The new NHS breast screening leaflet fails to impress

  • The best evidence that we have about the effectiveness and harms of breast screening comes from a large review done independent of the breast screening industry –  with a patient information booklet available  here – which states that
    • It may be reasonable to attend for breast cancer screening with mammography, but it may also be reasonable not to attend because screening has both benefits and harms
    • If 2000 women are screened regularly for 10 years, one will benefit from the screening, as she will avoid dying from breast cancer
    • At the same time, 10 healthy women will, as a consequence, become cancer patients and will be treated unnecessarily. These women will have either a part of their breast or the whole breast removed, and they will often receive radiotherapy and sometimes chemotherapy
    • Furthermore, about 200 healthy women will experience a false alarm. The psychological strain until one knows whether it was cancer, and even afterwards, can be severe

So. The new leaflet intended for women being given breast screening appointments had been hoped to address the disparity in information. The fact that there was to be an updated leaflet was was announced shortly after this letter had been published in the Times in 2009.

I don’t like the new leaflet. I have tried to see past the pink flowers on the front, which annoy me before I get to the text.

The benefits of breast cancer screening are listed as

-the earlier breast cancer is found the better your chance of surviving it

-if breast cancer is found early you are less likely to have a mastectomy or chemotherapy.

The downsides are listed – in order – as xray exposure, false negatives, false positives, the finding of non harmful ‘cancers’ and anxiety.

In some ways this is a slight improvement. Radiation wasn’t mentioned directly as a harm in the previous equivalent leaflet.

And it does mention DCIS (ductal carcinoma in situ) as a cause of a quarter of screening cancer diagnoses (although I think their wording could be clearer.) Critically, though, they say that they use ‘treatment’ for all DCIS but they don’t make clear that a minority of DCIS go on to invasive cancer, often over decades, and  what that treatment is – it is often mastectomy.
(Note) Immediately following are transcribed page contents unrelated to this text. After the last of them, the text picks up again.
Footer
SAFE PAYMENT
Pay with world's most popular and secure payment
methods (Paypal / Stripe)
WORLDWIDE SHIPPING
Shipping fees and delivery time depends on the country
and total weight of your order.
But the biggest problem is the numbers they give right at the end. They say that ‘for every 400 women screened regularly for 10 years, one less will die from breast cancer.’
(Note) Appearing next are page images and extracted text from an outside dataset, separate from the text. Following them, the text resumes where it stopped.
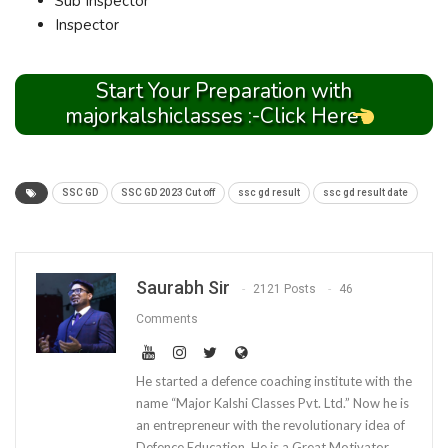
Sub Inspector
Inspector
Start Your Preparation with
majorkalshiclasses :-Click Here
SSC GD
SSC GD 2023 Cut off
ssc gd result
ssc gd result date
Saurabh Sir
2121 Posts
46
Comments
He started a defence coaching institute with the
name “Major Kalshi Classes Pvt. Ltd.” Now he is
an entrepreneur with the revolutionary idea of
Defence Education. He is a Great Motivator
This figure is troubling. It is not based on the best available data, and the source for these figures has never been made clear to me, but here’s the trail.

The original reference is here, in the Journal of Medical Screening from 2006 in a paper written by the Advisory Committee on Breast Cancer Screening:

“The International Agency for Research on Cancer (IARC) concluded that the 25% reduction in mortality seen in the trials of mammographic screening, based on an ‘intention to treat’ analysis, implies a reduction in breast cancer mortality of about 35% for women who are screened regularly. The effectiveness of screening in the NHSBSP is influenced by programme factors, such as the introduction of two views and the optimization of optical density, and also by population factors, such as the increasing use of hormone replacement therapy during the 1990s. The current NHSBSP saves an estimated 1400 lives each year in England.”
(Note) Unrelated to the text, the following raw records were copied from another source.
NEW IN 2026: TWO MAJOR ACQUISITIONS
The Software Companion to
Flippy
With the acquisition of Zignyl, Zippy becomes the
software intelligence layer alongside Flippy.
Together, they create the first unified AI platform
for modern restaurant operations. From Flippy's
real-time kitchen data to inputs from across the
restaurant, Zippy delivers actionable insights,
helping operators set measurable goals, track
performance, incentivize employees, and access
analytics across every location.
And that’s it. Note the word ‘estimated’.

As for the IARC, here’s the info from the WHO website, from 2002.

“The available evidence on breast cancer screening was evaluated in Lyon by a Working Group convened by the International Agency for Research on Cancer (IARC) of the World Health Organisation (WHO), from 5-12 March 2002. The group, consisting of 24 experts from 11 countries, concluded that trials have provided sufficient evidence for the efficacy of mammography screening of women between 50 and 69 years. The reduction in mortality from breast cancer among women who chose to participate in screening programmes was estimated to be about 35%.”
Yes, it’s ESTIMATED again.

Compare that to the work of the Nordic Cochrane Centre who actually got the studies and looked for the evidence: see here.

And at the end, there’s more of those pink flowers. I may yet weep.